Dataset Splits No In our experiments we train on sequences of length at most 4k, but evaluate on a wide range of sequence lengths up to 65k. ... We do token level modeling on all the datasets and report resulting perplexity numbers on a heldout set of examples. Perplexity numbers are obtained using teacher forcing (or parallel mode) where the correct output from the heldout set is used for decoding the next token at each position. While mentioning training and evaluation, the paper does not specify concrete train/validation/test dataset splits (e.g., percentages or sample counts for each split).
Hardware Specification Yes we show that it trains significantly faster than the diagonal version of S4 (i.e. DSS) on TPUs... As detailed in Table 2, while our GSS model currently lags behind on some tasks when compared in the fixed-parameter setting, it is competitive in the fixed-compute setting where we measure compute as the amount of TPUv4 hours spent on training, which is a good proxy for the cost of training that model. ... Similar to Section 4.3, unless otherwise mentioned, all the non-baseline models were trained using 64 TPUv4 cores for 125k steps.
Software Dependencies No We are grateful to the developers of Jax and Flax libraries. This mentions libraries but without specific version numbers required for reproducibility.

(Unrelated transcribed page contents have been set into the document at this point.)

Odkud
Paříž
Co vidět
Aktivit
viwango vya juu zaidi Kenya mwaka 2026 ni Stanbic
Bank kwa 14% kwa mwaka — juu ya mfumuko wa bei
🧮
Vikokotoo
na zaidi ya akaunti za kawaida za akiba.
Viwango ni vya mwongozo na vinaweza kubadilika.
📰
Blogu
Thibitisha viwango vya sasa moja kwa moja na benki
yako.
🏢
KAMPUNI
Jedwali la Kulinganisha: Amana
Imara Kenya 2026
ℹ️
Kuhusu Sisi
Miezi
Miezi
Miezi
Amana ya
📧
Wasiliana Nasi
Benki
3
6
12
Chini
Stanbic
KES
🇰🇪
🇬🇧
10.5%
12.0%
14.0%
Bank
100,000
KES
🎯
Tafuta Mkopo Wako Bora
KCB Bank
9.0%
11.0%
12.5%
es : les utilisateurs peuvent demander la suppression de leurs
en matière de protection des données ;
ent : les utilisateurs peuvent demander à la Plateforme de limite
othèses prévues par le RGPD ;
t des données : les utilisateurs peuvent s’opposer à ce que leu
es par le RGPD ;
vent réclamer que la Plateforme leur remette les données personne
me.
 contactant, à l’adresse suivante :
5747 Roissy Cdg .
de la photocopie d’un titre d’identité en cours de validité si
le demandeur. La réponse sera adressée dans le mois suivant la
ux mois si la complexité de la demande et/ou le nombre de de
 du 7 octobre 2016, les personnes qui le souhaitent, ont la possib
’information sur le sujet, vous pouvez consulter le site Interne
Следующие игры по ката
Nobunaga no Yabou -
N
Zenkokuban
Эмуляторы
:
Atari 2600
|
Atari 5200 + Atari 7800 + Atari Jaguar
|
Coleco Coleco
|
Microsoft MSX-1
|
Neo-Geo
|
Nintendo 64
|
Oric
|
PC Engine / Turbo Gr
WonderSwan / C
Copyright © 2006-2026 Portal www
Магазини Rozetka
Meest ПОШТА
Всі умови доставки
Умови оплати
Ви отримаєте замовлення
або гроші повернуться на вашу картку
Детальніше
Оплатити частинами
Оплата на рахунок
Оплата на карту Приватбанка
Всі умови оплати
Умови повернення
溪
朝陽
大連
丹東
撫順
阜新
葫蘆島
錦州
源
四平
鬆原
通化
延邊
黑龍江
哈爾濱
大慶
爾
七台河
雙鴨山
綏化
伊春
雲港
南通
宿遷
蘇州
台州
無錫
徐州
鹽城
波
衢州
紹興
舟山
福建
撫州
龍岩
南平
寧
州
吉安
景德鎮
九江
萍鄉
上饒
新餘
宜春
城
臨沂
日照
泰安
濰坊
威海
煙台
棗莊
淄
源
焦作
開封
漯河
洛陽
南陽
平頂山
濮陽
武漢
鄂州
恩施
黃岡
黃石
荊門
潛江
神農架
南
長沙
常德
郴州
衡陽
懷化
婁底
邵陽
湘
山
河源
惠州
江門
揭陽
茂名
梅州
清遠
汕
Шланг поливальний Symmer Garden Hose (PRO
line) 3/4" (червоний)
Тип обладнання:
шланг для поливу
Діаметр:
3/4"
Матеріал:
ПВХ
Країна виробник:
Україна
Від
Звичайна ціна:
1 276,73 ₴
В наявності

Experiment Setup Yes All the models in Table 1 were trained with 2^19 tokens per batch and 125k total training steps. We make sure to change the batch size as a function of the sequence length so that number of tokens in the batch remains the same. For example, for LM1B we set batch size to 1024 and sequence length to 512 but for rest of the datasets we use batch size of 128 and sequence length of 4k. ... We used Adam optimizer (Kingma & Ba, 2015) and tuned the base learning rate over a grid of [0.0064, 0.0032, 0.0016, 0.0008]. We also employ linear warmup for 1k steps and cosine decay until 1e-6. We also observed better performance by using a higher than typical weight decay rate of 0.1, other than that we did not employ any additional regularization techniques, including dropout. Note that similar to (Gu et al., 2022a; Gupta et al., 2022), we used a constant learning rate of 1e-3 and set weight decay rate to 0.0 for state space parameters part of GSS Layer. In addition, we clip the gradient to norm 1.0 before passing to the optimizer. ... GSS consists of 16 layers and an embedding dimension of 1024. We also consider a larger variant with 32 layers as denoted by GSS-L. For GSS-Hybrid model, we used vanilla Transformer blocks at every 4th layer starting with the 2nd layer. ... For the Transformer blocks used in hybrid models, we use multi-head self-attention with 8 heads, each with size 128.